» WORK ITEM: Please repeat, exactly and without pictures, the lines of the entries below that run from the one containing "de unieke weergave de moeite waard." through the one containing "Se préparer avec les bons livres".

» Saved entries:
*** Block opens ***

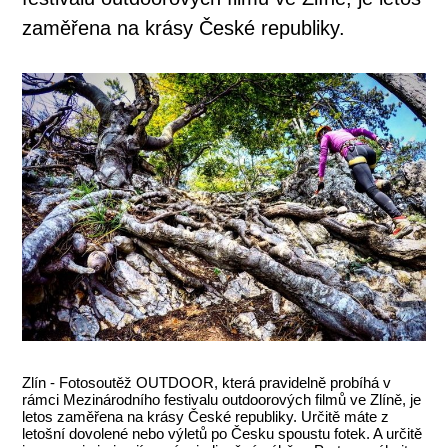
zaměřena na krásy České republiky.
Zlín - Fotosoutěž OUTDOOR, která pravidelně probíhá v
rámci Mezinárodního festivalu outdoorových filmů ve Zlíně, je
letos zaměřena na krásy České republiky. Určitě máte z
letošní dovolené nebo výletů po Česku spoustu fotek. A určitě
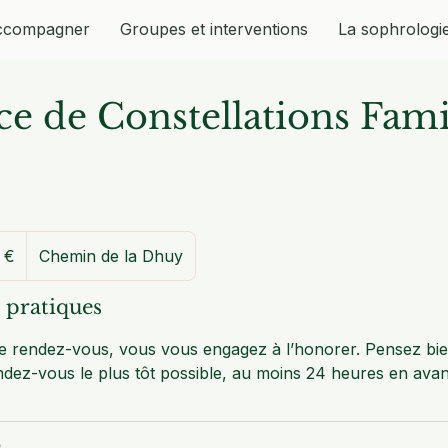
ccompagner
Groupes et interventions
La sophrologi
e de Constellations Fami
 €
Chemin de la Dhuy
 pratiques
ce rendez-vous, vous vous engagez à l’honorer. Pensez bi
ndez-vous le plus tôt possible, au moins 24 heures en ava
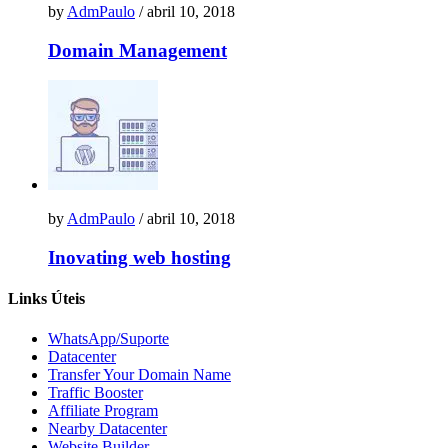
by
AdmPaulo
/ abril 10, 2018
Domain Management
by
AdmPaulo
/ abril 10, 2018
Inovating web hosting
Links Úteis
WhatsApp/Suporte
Datacenter
Transfer Your Domain Name
Traffic Booster
Affiliate Program
Nearby Datacenter
Website Builder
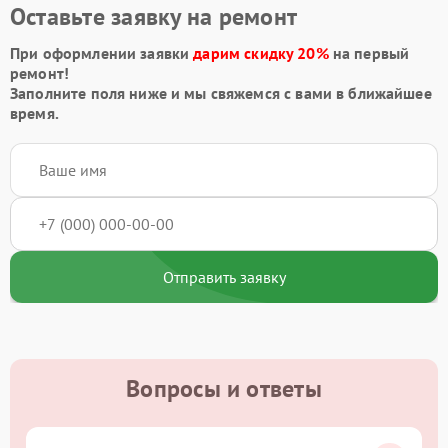
Оставьте заявку на ремонт
При оформлении заявки
дарим скидку 20%
на первый
ремонт!
Заполните поля ниже и мы свяжемся с вами в ближайшее
время.
Отправить заявку
Вопросы и ответы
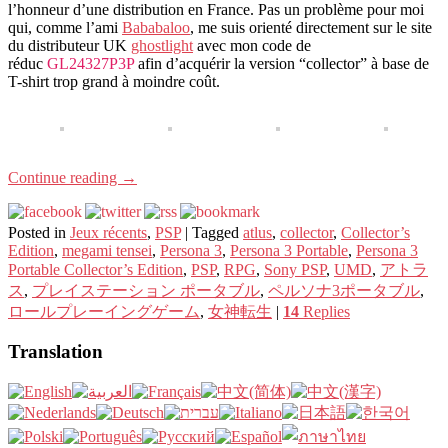
l’honneur d’une distribution en France. Pas un problème pour moi
qui, comme l’ami
Bababaloo
, me suis orienté directement sur le site
du distributeur UK
ghostlight
avec mon code de
réduc
GL24327P3P
afin d’acquérir la version “collector” à base de
T-shirt trop grand à moindre coût.
Continue reading
→
Posted in
Jeux récents
,
PSP
|
Tagged
atlus
,
collector
,
Collector’s
Edition
,
megami tensei
,
Persona 3
,
Persona 3 Portable
,
Persona 3
Portable Collector’s Edition
,
PSP
,
RPG
,
Sony PSP
,
UMD
,
アトラ
ス
,
プレイステーション ポータブル
,
ペルソナ3ポータブル
,
ロールプレーイングゲーム
,
女神転生
|
14
Replies
Translation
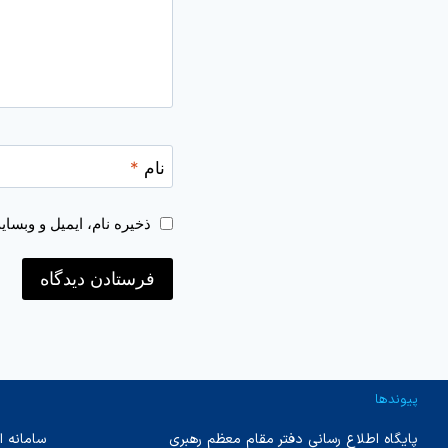
نام
*
ذخیره نام، ایمیل و وبسا
پیوندها
پایگاه اطلاع رسانی دفتر مقام معظم رهبری
سامانه ا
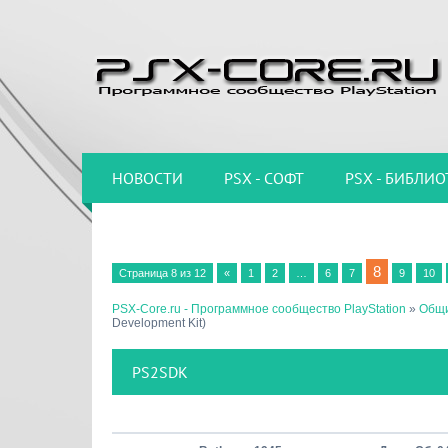
НОВОСТИ
PSX - СОФТ
PSX - БИБЛИО
8
Страница
8
из
12
«
1
2
…
6
7
9
10
PSX-Core.ru - Программное сообщество PlayStation
»
Общи
Development Kit)
PS2SDK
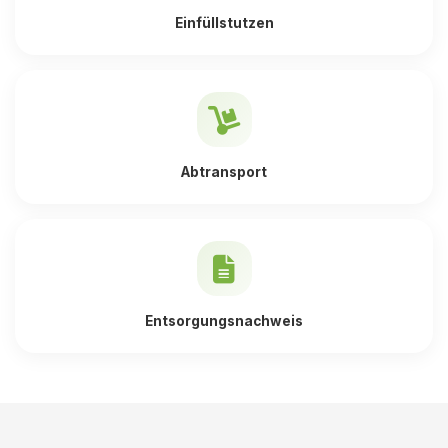
Einfüllstutzen
Abtransport
Entsorgungsnachweis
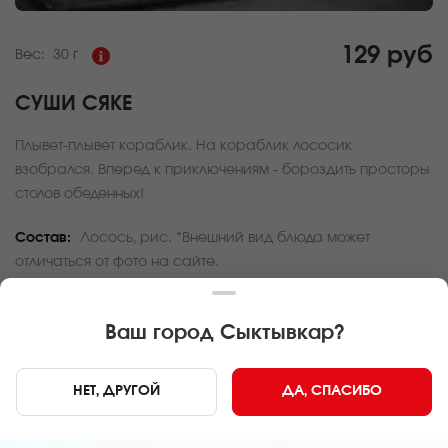
129 руб
Вес:
30 г
СУШИ СЯКЕ
Плывет-плывет кораблик. На кораблик лососик
взобрался. Вперед к приключениям - бороздить просторы
столов обеденных!
Состав:
Лосось, рис. *Внешний вид блюда может
отличаться от фото на сайте.
За покупку вам будет начислено
3
баллов
Ваш город
Сыктывкар
?
Карта доставки
НЕТ, ДРУГОЙ
ДА, СПАСИБО
Главная
Роллы и суши
Суши сяке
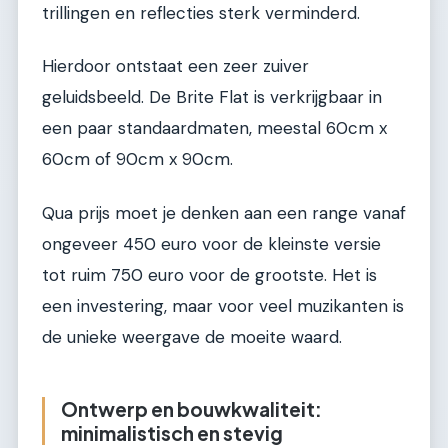
trillingen en reflecties sterk verminderd.
Hierdoor ontstaat een zeer zuiver
geluidsbeeld. De Brite Flat is verkrijgbaar in
een paar standaardmaten, meestal 60cm x
60cm of 90cm x 90cm.
Qua prijs moet je denken aan een range vanaf
ongeveer 450 euro voor de kleinste versie
tot ruim 750 euro voor de grootste. Het is
een investering, maar voor veel muzikanten is
de unieke weergave de moeite waard.
Ontwerp en bouwkwaliteit:
minimalistisch en stevig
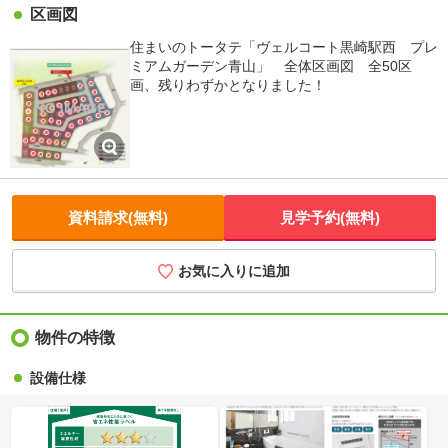
区画図
住まいのトータテ「ヴェルコート黒崎駅西 プレ
ミアムガーデン青山」 全体区画図 全50区
画、残りわずかとなりました！
資料請求(無料)
見学予約(無料)
お気に入りに追加
物件の特徴
設備仕様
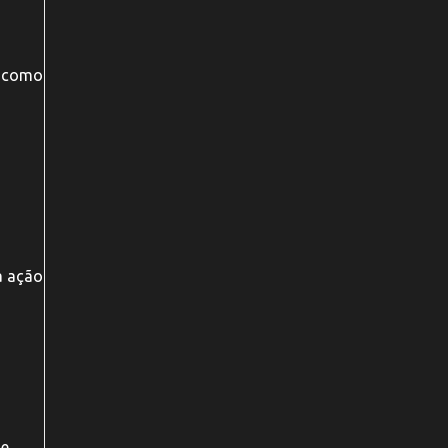
, como
a ação
de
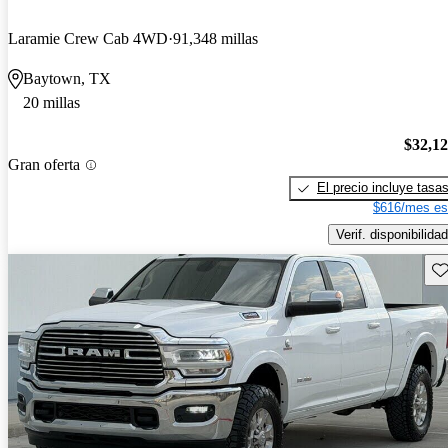
Laramie Crew Cab 4WD
91,348 millas
Baytown, TX
20 millas
$32,1
Gran oferta
El precio incluye tasa
$616/mes es
Verif. disponibilidad
Gu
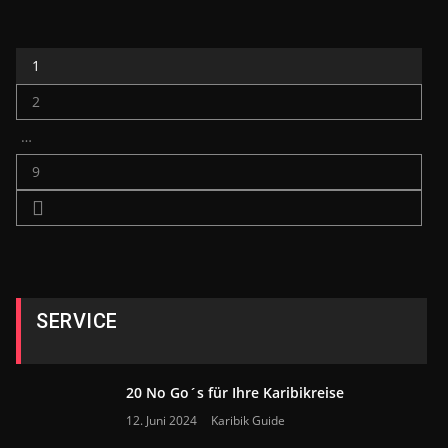
1
2
…
9
SERVICE
20 No Go´s für Ihre Karibikreise
12. Juni 2024
Karibik Guide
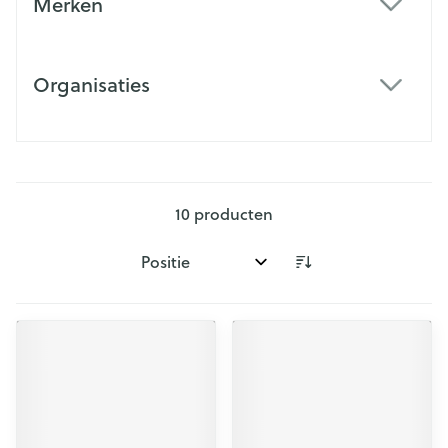
Merken
filter
Organisaties
filter
10
producten
Sorteer op:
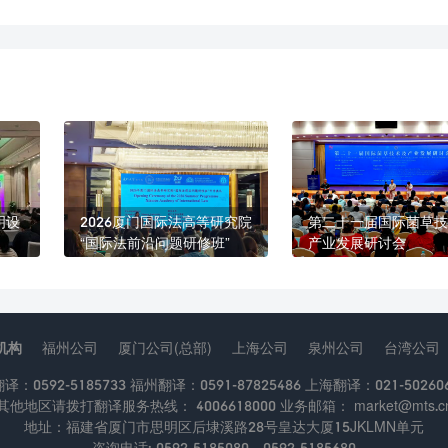
明设
2026厦门国际法高等研究院
第二十一届国际菌草技
“国际法前沿问题研修班”
产业发展研讨会
机构
福州公司
厦门公司(总部)
上海公司
泉州公司
台湾公司
：0592-5185733 福州翻译：0591-87825486 上海翻译：021-502606
其他地区请拨打翻译服务热线： 4006618000 业务邮箱： market@mts.c
地址：福建省厦门市思明区后埭溪路28号皇达大厦15JKLMN单元
咨询电话: 0592-5185080、0592-5185680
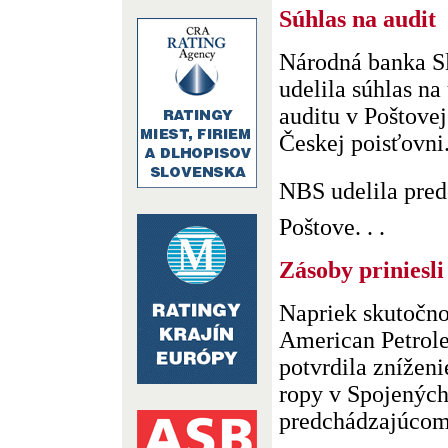
Súhlas na audit
Národná banka S
udelila súhlas n
auditu v Poštove
Českej poisťovni
NBS udelila pre
Poštove. . .
Zásoby priniesli
Napriek skutočno
American Petrole
potvrdila znížen
ropy v Spojených
predchádzajúcom t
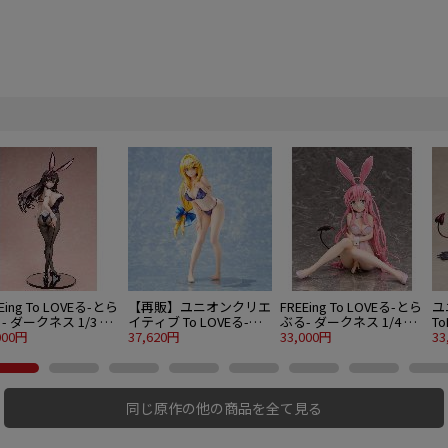
Eing To LOVEる-とら
【再販】ユニオンクリエ
FREEing To LOVEる-とら
ユ
- ダークネス 1/3 古
イティブ To LOVEる-と
ぶる- ダークネス 1/4 ラ
T
唯 バニーVer.（決済
000円
らぶる- ダークネス 水着
37,620円
ラ・サタリン・デビルー
33,000円
リ
33
法限定販売）
シリーズ 1/4 ティアー
ク 生足バニーVer.
ン
ユ・ルナティーク
べ
Le
同じ原作の他の商品を全て見る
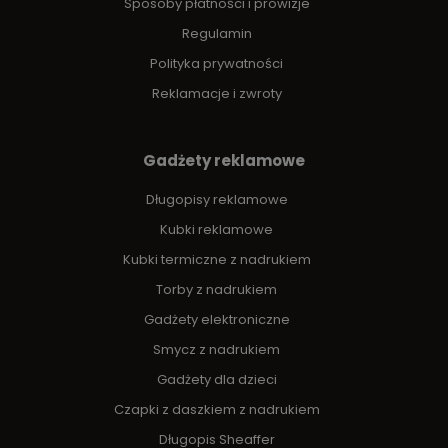
Sposoby płatności i prowizje
Regulamin
Polityka prywatności
Reklamacje i zwroty
Gadżety reklamowe
Długopisy reklamowe
Kubki reklamowe
Kubki termiczne z nadrukiem
Torby z nadrukiem
Gadżety elektroniczne
Smycz z nadrukiem
Gadżety dla dzieci
Czapki z daszkiem z nadrukiem
Długopis Sheaffer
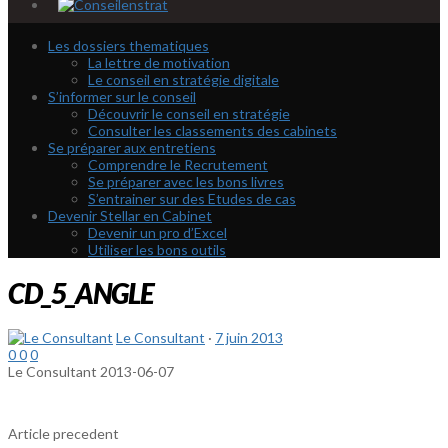
Les dossiers thematiques
La lettre de motivation
Le conseil en stratégie digitale
S’informer sur le conseil
Découvrir le conseil en stratégie
Consulter les classements des cabinets
Se préparer aux entretiens
Comprendre le Recrutement
Se préparer avec les bons livres
S’entrainer sur des Etudes de cas
Devenir Stellar en Cabinet
Devenir un pro d’Excel
Utiliser les bons outils
CD_5_ANGLE
Le Consultant
·
7 juin 2013
0
0
0
Le Consultant
2013-06-07
Article precedent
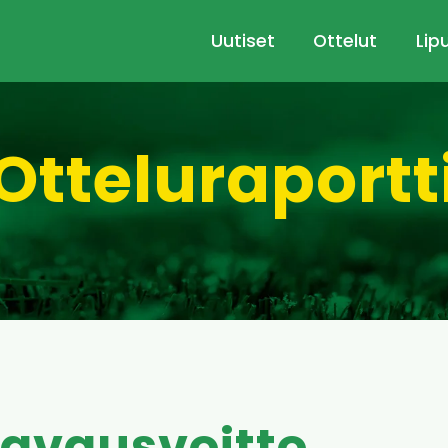
Uutiset
Ottelut
Lip
Otteluraportt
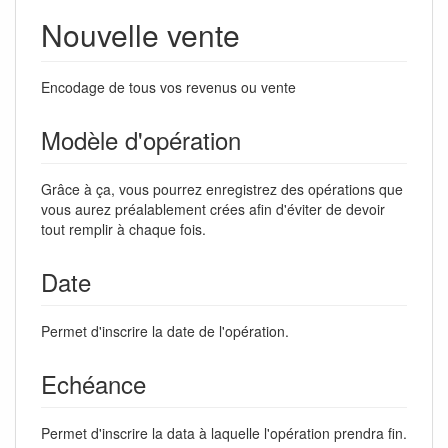
Nouvelle vente
Encodage de tous vos revenus ou vente
Modèle d'opération
Grâce à ça, vous pourrez enregistrez des opérations que
vous aurez préalablement crées afin d'éviter de devoir
tout remplir à chaque fois.
Date
Permet d'inscrire la date de l'opération.
Echéance
Permet d'inscrire la data à laquelle l'opération prendra fin.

*** Block closes ***

» YOUR RESPONSE:
de unieke weergave de moeite waard.
Ontwerp en bouwkwaliteit:
minimalistisch en stevig
区画図
住まいのトータテ「ヴェルコート黒崎駅西 プレ
ミアムガーデン青山」 全体区画図 全50区
画、残りわずかとなりました！
資料請求(無料)
見学予約(無料)
お気に入りに追加
物件の特徴
設備仕様
, como
a ação
de
Laramie Crew Cab 4WD
91,348 millas
Baytown, TX
20 millas
$32,1
Gran oferta
El precio incluye tasa
$616/mes es
Verif. disponibilidad
Gu
1
2
…
9
SERVICE
20 No Go´s für Ihre Karibikreise
12. Juni 2024
Karibik Guide
Merken
filter
Organisaties
filter
10
producten
Sorteer op:
明设
2026厦门国际法高等研究院
第二十一届国际菌草技
“国际法前沿问题研修班”
产业发展研讨会
机构
福州公司
厦门公司(总部)
上海公司
泉州公司
台湾公司
：0592-5185733 福州翻译：0591-87825486 上海翻译：021-502606
其他地区请拨打翻译服务热线： 4006618000 业务邮箱： market@mts.c
地址：福建省厦门市思明区后埭溪路28号皇达大厦15JKLMN单元
咨询电话: 0592-5185080、0592-5185680
Súhlas na audit
Národná banka S
udelila súhlas n
auditu v Poštove
Českej poisťovni
NBS udelila pre
Poštove. . .
Zásoby priniesli
Napriek skutočno
American Petrole
potvrdila znížen
ropy v Spojených
predchádzajúcom t
Eing To LOVEる-とら
【再販】ユニオンクリエ
FREEing To LOVEる-とら
ユ
- ダークネス 1/3 古
イティブ To LOVEる-と
ぶる- ダークネス 1/4 ラ
T
唯 バニーVer.（決済
000円
らぶる- ダークネス 水着
37,620円
ラ・サタリン・デビルー
33,000円
リ
33
法限定販売）
シリーズ 1/4 ティアー
ク 生足バニーVer.
ン
ユ・ルナティーク
べ
Le
同じ原作の他の商品を全て見る
Sposoby płatności i prowizje
Regulamin
Polityka prywatności
Reklamacje i zwroty
Gadżety reklamowe
Długopisy reklamowe
Kubki reklamowe
Kubki termiczne z nadrukiem
Torby z nadrukiem
Gadżety elektroniczne
Smycz z nadrukiem
Gadżety dla dzieci
Czapki z daszkiem z nadrukiem
Długopis Sheaffer
Les dossiers thematiques
La lettre de motivation
Le conseil en stratégie digitale
S’informer sur le conseil
Découvrir le conseil en stratégie
Consulter les classements des cabinets
Se préparer aux entretiens
Comprendre le Recrutement
Se préparer avec les bons livres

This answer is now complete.